We saw it when Mayor Kirk Caldwell ripped the Trump administration for denying the dire warnings of its National Climate Assessment, only to practice his own climate denial when it came to Honolulu rail and the development around it.
It would be unthinkable, he said, to take advantage of new climate knowledge and stop rail at Middle Street or reroute it along Beretania Street to the University of Hawaii instead of continuing to aim it at a future swamp in Kakaako and Ala Moana.
“The investment, the infrastructure, the real property values are just too tremendous to do that,” he said. Even if all the money ends up underwater, apparently.
He spoke of elevating stations, hardening shoreline, raising harbors. As for buildings sprouting in the inundation zone, Caldwell said, “The first floor of the building may be surrendered to tides, and then the streets will get raised.”
Does he listen to what he says? It reminds me of lyrics to a Pete Seeger song popular during the Vietnam War: “We were neck deep in the Big Muddy, and the big fool said to push on.”
Then there was the City Council merrily approving the latest of several luxury “transit-oriented” developments along Kapiolani Boulevard near Ala Moana Center.
The $510 million Sky Ala Moana, comprising 774 condominium and condo-hotel units in two towers, gets generous height and zoning variances in exchange for including a measly 84 “affordable” units.
It seems lost on the Council that we need tens of thousands of affordable housing units for local people struggling to survive here, and zero new luxury units to be bought by outside speculators parking their money in paradise.
And as we strain to figure out how many visitors our island can reasonably bear, we need zero new hotel rooms — especially projects expanding the tourism footprint outside of Waikiki and into the Kapiolani corridor.
But Council Zoning Chairwoman Kymberly Pine and her colleagues saw only the money. “The economic impacts from this project that will benefit the taxpayers (are) huge,” Pine said.
Money you and I will see little of.
Some of what leaves the developers’ pockets will end up in the campaign coffers of Council members aspiring to become mayor.

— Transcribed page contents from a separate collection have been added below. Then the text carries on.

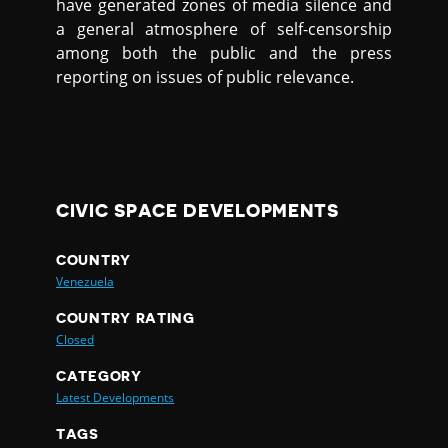
have generated zones of media silence and
a general atmosphere of self-censorship
among both the public and the press
reporting on issues of public relevance.
CIVIC SPACE DEVELOPMENTS
COUNTRY
Venezuela
COUNTRY RATING
Closed
CATEGORY
Latest Developments
TAGS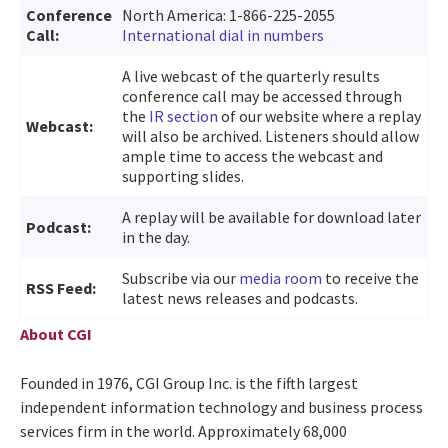
Conference
North America: 1-866-225-2055
Call:
International dial in numbers
A live webcast of the quarterly results
conference call may be accessed through
the
IR section
of our website where a replay
Webcast:
will also be archived. Listeners should allow
ample time to access the webcast and
supporting slides.
A replay will be available for download later
Podcast:
in the day.
Subscribe via our
media room
to receive the
RSS Feed:
latest news releases and podcasts.
About CGI
Founded in 1976, CGI Group Inc. is the fifth largest
independent information technology and business process
services firm in the world. Approximately 68,000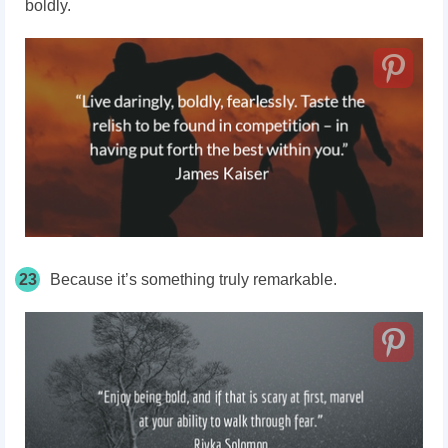
boldly.
23
Because it’s something truly remarkable.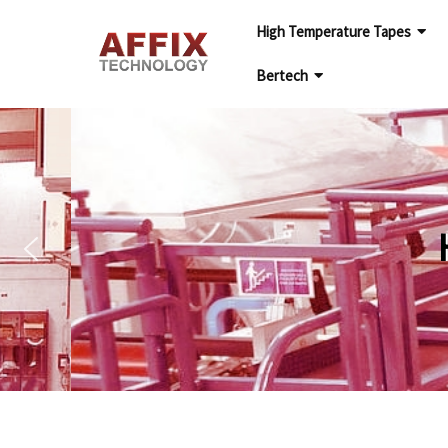
High Temperature Tapes
Bertech
HIGH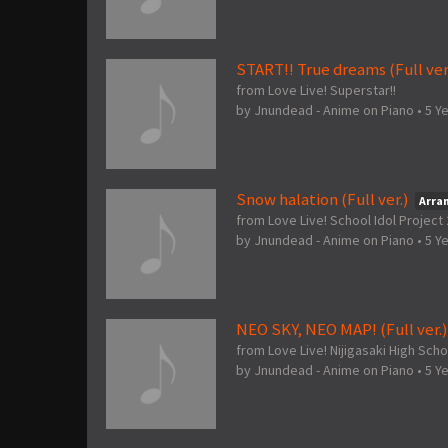
START!! True dreams (Full ver
from Love Live! Superstar!!
by
Jnundead - Anime on Piano
•
5 Y
Snow halation (Full ver.)
Arra
from Love Live! School Idol Projec
by
Jnundead - Anime on Piano
•
5 Y
NEO SKY, NEO MAP! (Full ver.)
from Love Live! Nijigasaki High Scho
by
Jnundead - Anime on Piano
•
5 Y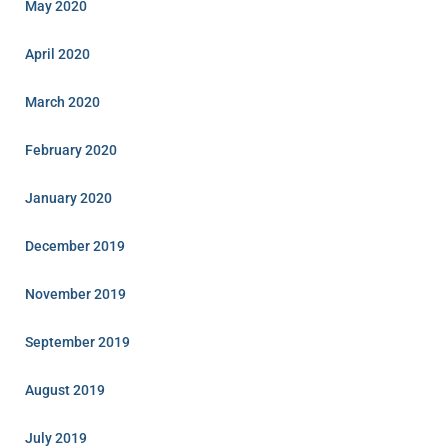
May 2020
April 2020
March 2020
February 2020
January 2020
December 2019
November 2019
September 2019
August 2019
July 2019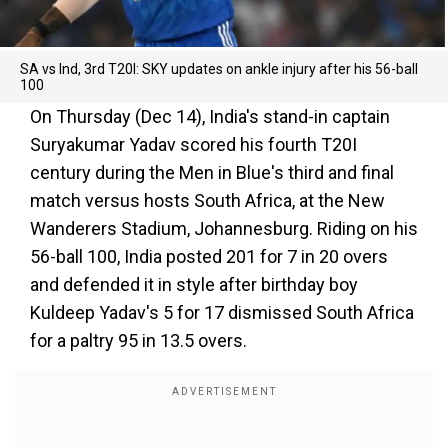
SA vs Ind, 3rd T20I: SKY updates on ankle injury after his 56-ball
100
On Thursday (Dec 14), India's stand-in captain
Suryakumar Yadav scored his fourth T20I
century during the Men in Blue's third and final
match versus hosts South Africa, at the New
Wanderers Stadium, Johannesburg. Riding on his
56-ball 100, India posted 201 for 7 in 20 overs
and defended it in style after birthday boy
Kuldeep Yadav's 5 for 17 dismissed South Africa
for a paltry 95 in 13.5 overs.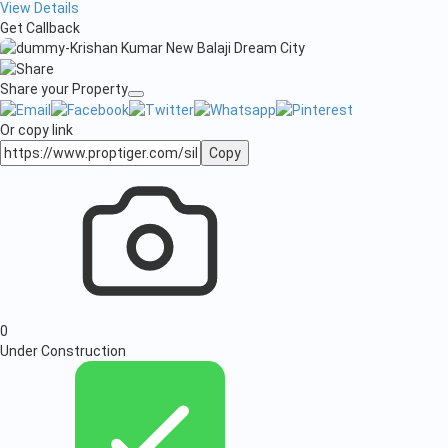
View Details
Get Callback
Share your Property
Or copy link
Copy
0
Under Construction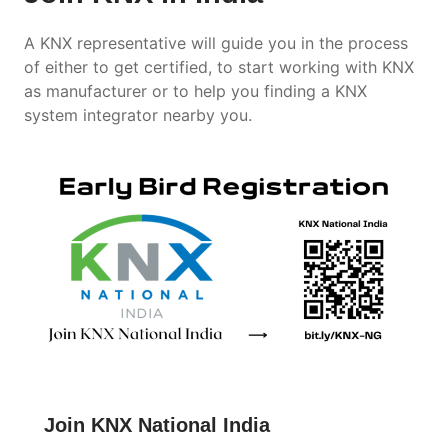
A KNX representative will guide you in the process
of either to get certified, to start working with KNX
as manufacturer or to help you finding a KNX
system integrator nearby you.
Join KNX National India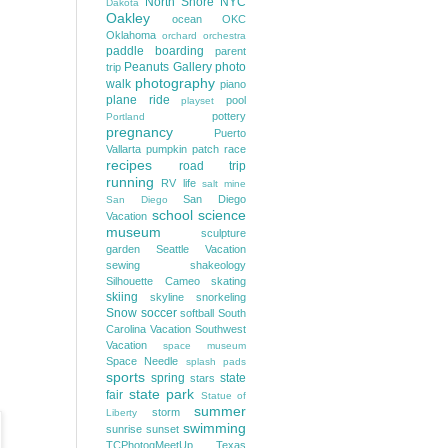
North Shore
NYC
Dakota
Oakley
ocean
OKC
Oklahoma
orchard
orchestra
paddle boarding
parent
Peanuts Gallery
photo
trip
photography
walk
piano
plane ride
pool
playset
pottery
Portland
pregnancy
Puerto
Vallarta
pumpkin patch
race
recipes
road trip
running
RV life
salt mine
San Diego
San Diego
school
science
Vacation
museum
sculpture
garden
Seattle Vacation
sewing
shakeology
Silhouette Cameo
skating
skiing
skyline
snorkeling
Snow
soccer
softball
South
Carolina Vacation
Southwest
Vacation
space museum
Space Needle
splash pads
sports
spring
state
stars
state park
fair
Statue of
summer
storm
Liberty
swimming
sunrise
sunset
TCPhotogMeetUp
Texas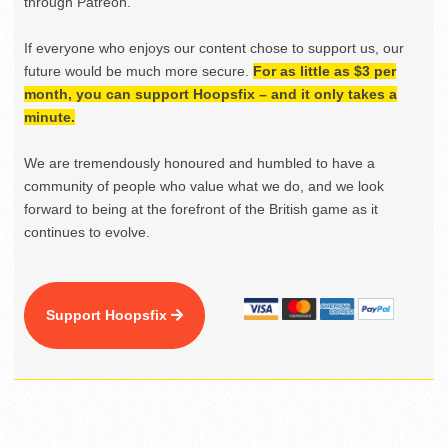
through Patreon.
If everyone who enjoys our content chose to support us, our
future would be much more secure.
For as little as $3 per
month, you can support Hoopsfix – and it only takes a
minute.
We are tremendously honoured and humbled to have a
community of people who value what we do, and we look
forward to being at the forefront of the British game as it
continues to evolve.
Support Hoopsfix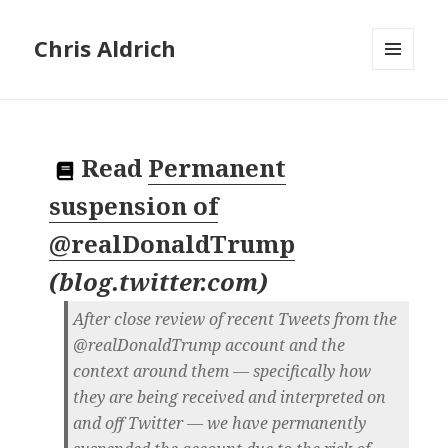
Chris Aldrich
MENU
AND
WIDGETS
Read
Permanent
suspension of
@realDonaldTrump
(
blog.twitter.com
)
After close review of recent Tweets from the
@realDonaldTrump account and the
context around them — specifically how
they are being received and interpreted on
and off Twitter — we have permanently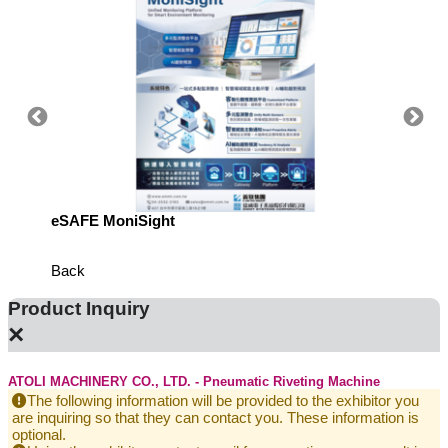
eSAFE MoniSight
TM AI 
Back
Product Inquiry
×
ATOLI MACHINERY CO., LTD. - Pneumatic Riveting Machine
The following information will be provided to the exhibitor you
are inquiring so that they can contact you. These information is
optional.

There will be low-wage jobs generated.
Certainly the city will realize a bounty of property taxes, but it’s a zero-sum game in which much of the revenue will go for infrastructure and services for the new developments — and ultimately, raising streets around them.
Developers and speculators will be cashed out and long gone by the time tides rise; in reward for our servility to their money, our grandkids get to hold the bag they leave behind.